この記事を書いている人 - WRITER -

毎年誰もが同じように悩み苦しんできました。感じ方は人それぞれだと思いますが、こうして生の声を聞くことで見えてくるものがあると思います。

いかにシンプルに考えられるか、ワインには杓子定規的に”1+1=2”という解答がないことを理解できるか、ここに尽きると思います。



2013年度の二次テイスティングを振り返る~ソムリエ呼称編

2013年のソムリエ呼称のテイスティングです。

出題されたアイテムを確認してみます。

・シャルドネ / オーストラリア / 2010
・リースリング / ドイツ / 2011
・メルロ / フランス / 2009
・マディラ
・グラッパ

白ワインが二つのパターン、出題アイテムに関しては試験的に王道中の王道といった感じでした。

例年、他の呼称よりも簡単だと言われ、一部ネット上では叩かれているソムリエ呼称ですが、2013年も他の呼称に比べ圧倒的に”やさしい”出題となりました。

●シャルドネ オーストラリア 2010
ブドウ品種の正解率が高かったようですが、生産国を悩まれた方が多かったですね。このオーストラリアは新世界のどこかであれば正解のようなものです。
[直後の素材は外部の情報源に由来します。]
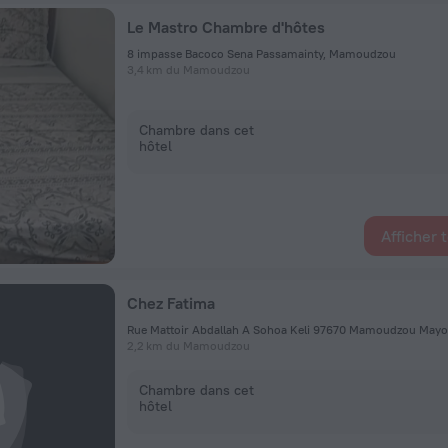
Le Mastro Chambre d'hôtes
8 impasse Bacoco Sena Passamainty, Mamoudzou
3,4 km du Mamoudzou
Chambre dans cet
hôtel
Afficher 
Chez Fatima
Rue Mattoir Abdallah A Sohoa Keli 97670 Mamoudzou May
2,2 km du Mamoudzou
Chambre dans cet
hôtel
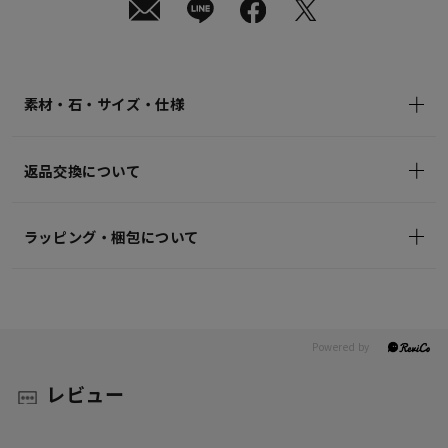
素材・石・サイズ・仕様
返品交換について
ラッピング・梱包について
レビュー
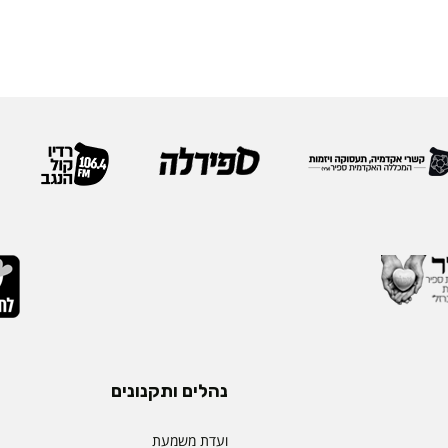
נהלים ותקנונים
ועדת משמעת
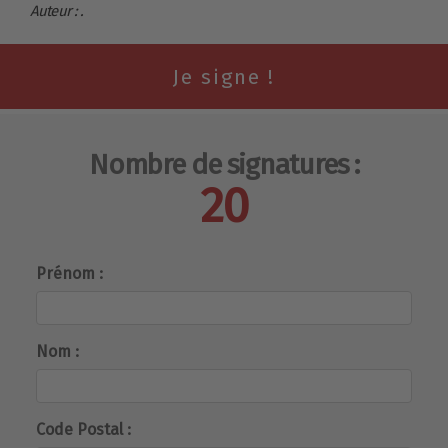
Auteur : .
Nombre de signatures :
20
Prénom :
Nom :
Code Postal :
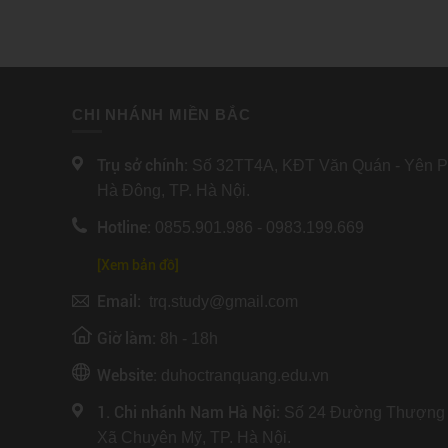
CHI NHÁNH MIỀN BẮC
Trụ sở chính:
Số 32TT4A, KĐT Văn Quán - Yên Ph
Hà Đông, TP. Hà Nội.
Hotline:
0855.901.986 - 0983.199.669
[Xem bản đồ]
Email:
trq.study@gmail.com
Giờ làm:
8h - 18h
Website:
duhoctranquang.edu.vn
1. Chi nhánh Nam Hà Nội:
Số 24 Đường Thượng 
Xã Chuyên Mỹ, TP. Hà Nội.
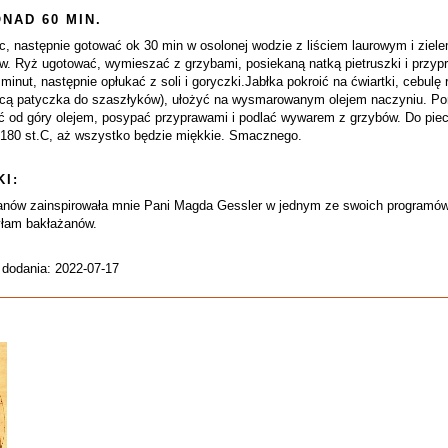
NAD 60 MIN.
 następnie gotować ok 30 min w osolonej wodzie z liściem laurowym i ziel
ów. Ryż ugotować, wymieszać z grzybami, posiekaną natką pietruszki i przyp
a minut, następnie opłukać z soli i goryczki.Jabłka pokroić na ćwiartki, cebu
ą patyczka do szaszłyków), ułożyć na wysmarowanym olejem naczyniu. Pomi
pić od góry olejem, posypać przyprawami i podlać wywarem z grzybów. Do piecz
 180 st.C, aż wszystko będzie miękkie. Smacznego.
I:
żanów zainspirowała mnie Pani Magda Gessler w jednym ze swoich programó
yłam bakłażanów.
 dodania: 2022-07-17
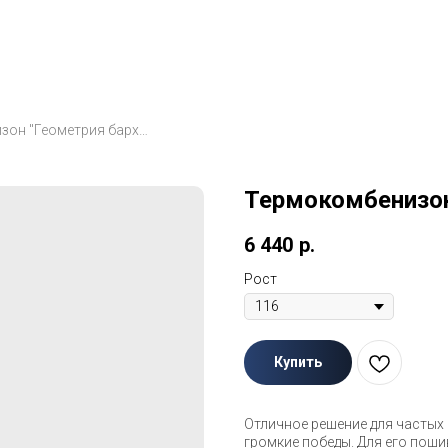
Термокомбенизон "Геометрия бархат"
Термокомбенизон
6 440
р.
Рост
Купить
Отличное решение для частых 
громкие победы. Для его поши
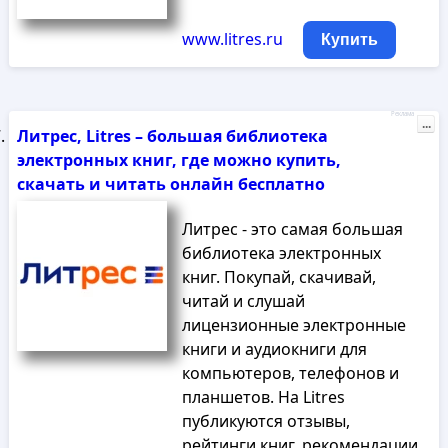
www.litres.ru
Купить
Реклама
...
Литрес, Litres – большая библиотека
электронных книг, где можно купить,
скачать и читать онлайн бесплатно
Литрес - это самая большая
библиотека электронных
книг. Покупай, скачивай,
читай и слушай
лицензионные электронные
книги и аудиокниги для
компьютеров, телефонов и
планшетов. На Litres
публикуются отзывы,
рейтинги книг, рекомендации,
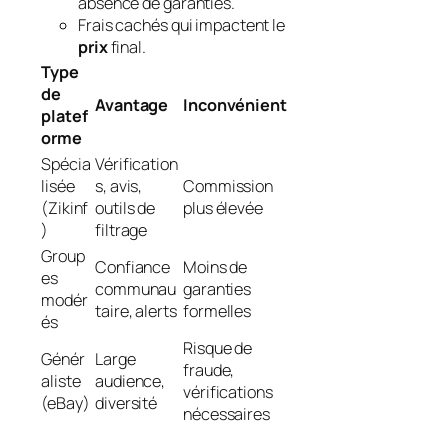
absence de garanties.
Frais cachés qui impactent le
prix
final.
Type
de
Avantage
Inconvénient
platef
orme
Spécia
Vérification
lisée
s, avis,
Commission
(Zikinf
outils de
plus élevée
)
filtrage
Group
Confiance
Moins de
es
communau
garanties
modér
taire, alerts
formelles
és
Risque de
Génér
Large
fraude,
aliste
audience,
vérifications
(eBay)
diversité
nécessaires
皆さんからいただいた報告の中から幾つか紹介したいと思います。

フランス的なコメント
・樽がハッキリしていると言うほどでもなく…
・味わいは濃厚というよりは、さわやかでフレッシュ…
→この二つの意見を多数いただきました。
・香りも味わいもぼんやりしていて…
・スッキリして酸味があり、果実味が少なく、厚みを感じなかったので日本としました。
・酸と果実味のバランスにおいて、酸が勝っていると感じた為、フランスと答えました。
・潮っぽい香りして甲州と間違えました。

一方、新世界を感じるコメント
・シャルドネであることは樽香からすぐにわかりました。新世界にしては酸より果実味を感じフランスを選択
→この文章からのみ考えると、樽香が顕著、酸より果実味ですので、新世界を選ぶべきです。
・意図的につけた樽香のように思えて…
・香りに樽っぽさがガッツリきたので…
・樽が強く、果実味が弱い
→この意見も比較的多く見られました。
・果実味や酸がはっきりしないものの樽だけが主張している…

私の印象ですが、やや造りのゆるい安価なオーストラリアのシャルドネかなという印象です。多くの方がシャルドネをとらえていらっしゃったことは素晴らしいと思います。
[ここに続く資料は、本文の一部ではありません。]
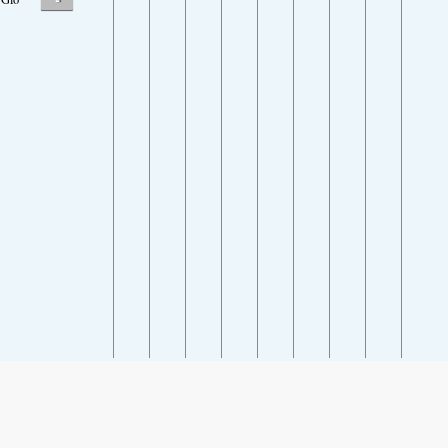
SHARE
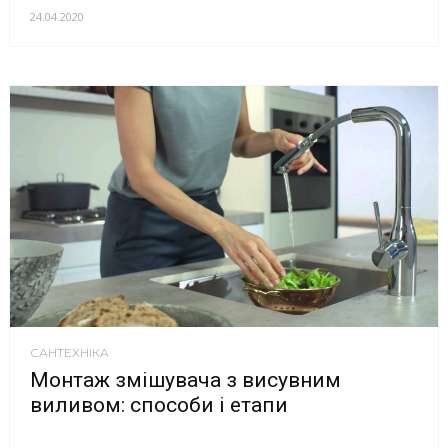
24.04.2020
САНТЕХНІКА
Монтаж змішувача з висувним
виливом: способи і етапи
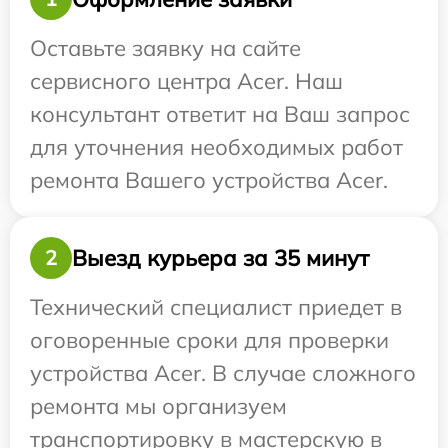
Оставьте заявку на сайте
сервисного центра Acer. Наш
консультант ответит на Ваш запрос
для уточнения необходимых работ
ремонта Вашего устройства Acer.
Выезд курьера за 35 минут
2
Технический специалист приедет в
оговоренные сроки для проверки
устройства Acer. В случае сложного
ремонта мы организуем
транспортировку в мастерскую в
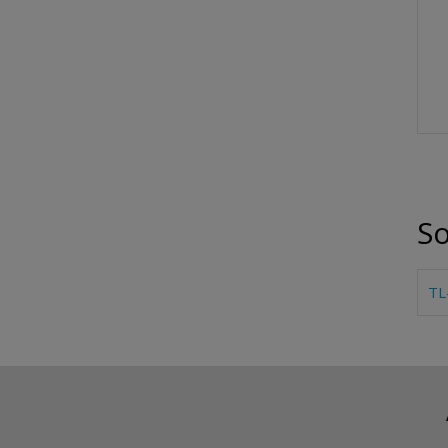
So
TL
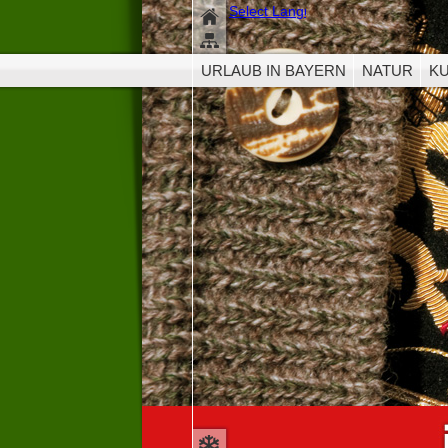
Dies
Select Language
▼
Select Langua
Die aktuelle Versio
URLAUB IN BAYERN
NATUR
K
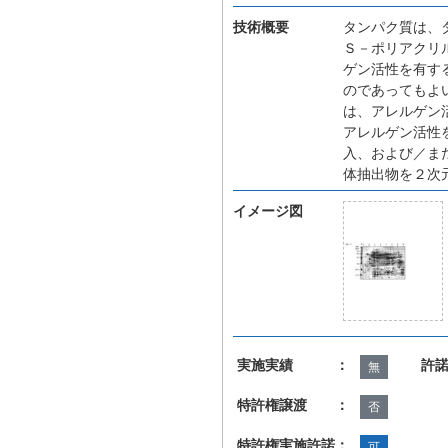
技術概要
タンパク質は、
Ｓ－ポリアクリ
ゲン活性を有す
のであってもよ
は、アレルゲン
アレルゲン活性
入、および／ま
体抽出物を２次
イメージ図
実施実績 ：
許
無
特許権譲渡 ：
否
特許権実施許諾：
可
興味深いのは樽のニュアンスとワインのタイプをどうとらえるかというところです。結果的には新世界のシャルドネなので、樽をそれなりに感じるのがセオリーですから、樽が強いと書かれた方が正しいのかなと思ってはいますが、約1/3弱の方が樽をそれほど感じないと答えていました。
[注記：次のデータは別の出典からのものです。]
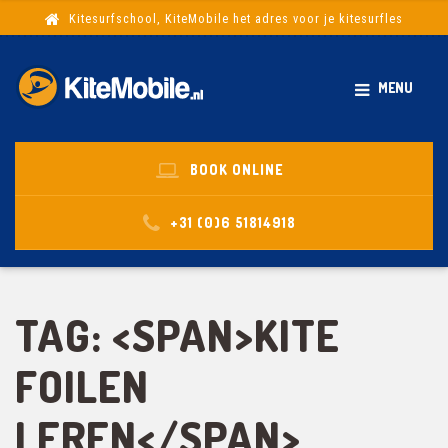
Kitesurfschool, KiteMobile het adres voor je kitesurfles
MENU
BOOK ONLINE
+31 (0)6 51814918
TAG: <SPAN>KITE
FOILEN
LEREN</SPAN>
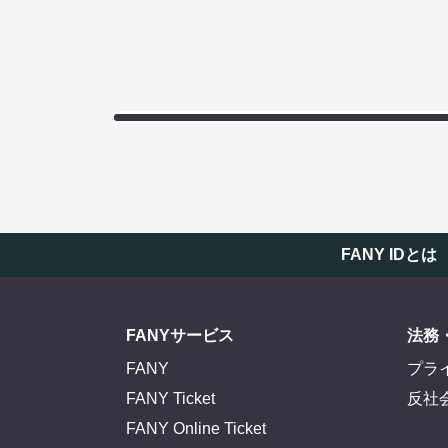
FANY IDとは
FANYサービス
法務
FANY
プラ
FANY Ticket
反社
FANY Online Ticket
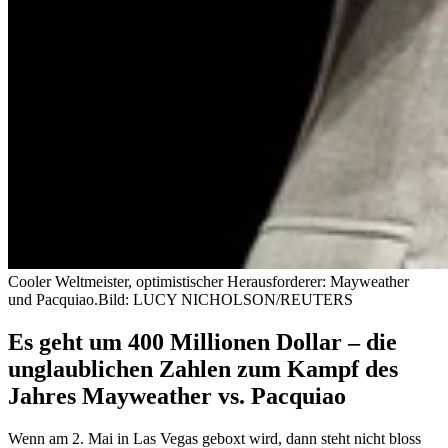
Cooler Weltmeister, optimistischer Herausforderer: Mayweather
und Pacquiao.
Bild: LUCY NICHOLSON/REUTERS
Es geht um 400 Millionen Dollar – die
unglaublichen Zahlen zum Kampf des
Jahres Mayweather vs. Pacquiao
Wenn am 2. Mai in Las Vegas geboxt wird, dann steht nicht bloss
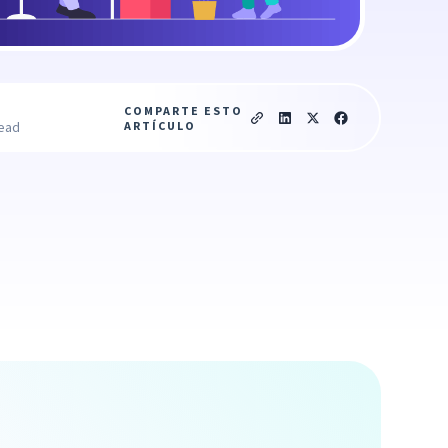
COMPARTE ESTO
ARTÍCULO
read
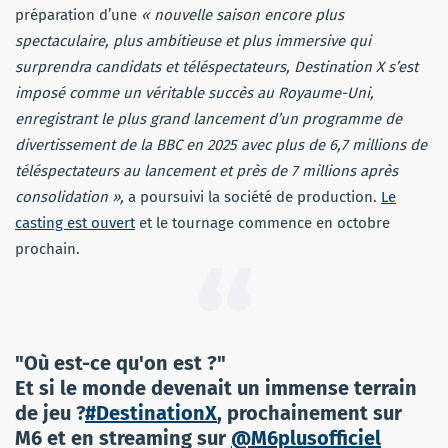
préparation d’une
« nouvelle saison encore plus
spectaculaire, plus ambitieuse et plus immersive qui
surprendra candidats et téléspectateurs, Destination X s’est
imposé comme un véritable succès au Royaume-Uni,
enregistrant le plus grand lancement d’un programme de
divertissement de la BBC en 2025 avec plus de 6,7 millions de
téléspectateurs au lancement et près de 7 millions après
consolidation »,
a poursuivi la société de production.
Le
casting est ouvert
et le tournage commence en octobre
prochain.
"Où est-ce qu'on est ?"
Et si le monde devenait un immense terrain
de jeu ?
#DestinationX
, prochainement sur
M6 et en streaming sur
@M6plusofficiel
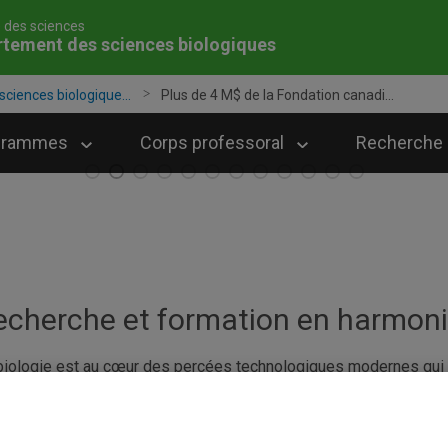
é des sciences
tement des sciences biologiques
ciences biologique...
Plus de 4 M$ de la Fondation canadi...
grammes
Corps professoral
Recherche
echerche et formation en harmoni
biologie est au cœur des percées technologiques modernes qui 
té, de la génétique, de la biotechnologie, de l'agriculture, de la
ences biologiques de l’UQAM est l’un des départements les plus
x de subventions de recherche. La plupart de ses chercheurs so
さらに、酸よりも果実味が特徴のワインだと思われるのですが、爽やかで、フレッシュで、はっきりしないなどという意見が同じく1/3ほどを占めました。

これだけきれいに意見がわかれる事からも特徴の出にくい、どちらかといえば大量生産タイプのシャルドネであろうと想像します。

一つ言えることはフランス産であればいただいた報告の中に”酸”という言葉がもう少し見られるべきとも思うので、やはりどちらかといえば新世界に落ち着くのかなと思います。このワインからオーストラリアをピンポイントで自信を持って当てられる方はほぼいないであろうと思いますが、温暖地域・新世界を想定できれば素晴らしいです。

●リースリング ドイツ 2011
こちらもシャルドネほどではないもののそれなりの正解率でした。ドイツのこのやや甘めのリースリングを飲んだことのある方にはわかりやすかった、知らない方には戸惑う”甘さ”であったかもしれません。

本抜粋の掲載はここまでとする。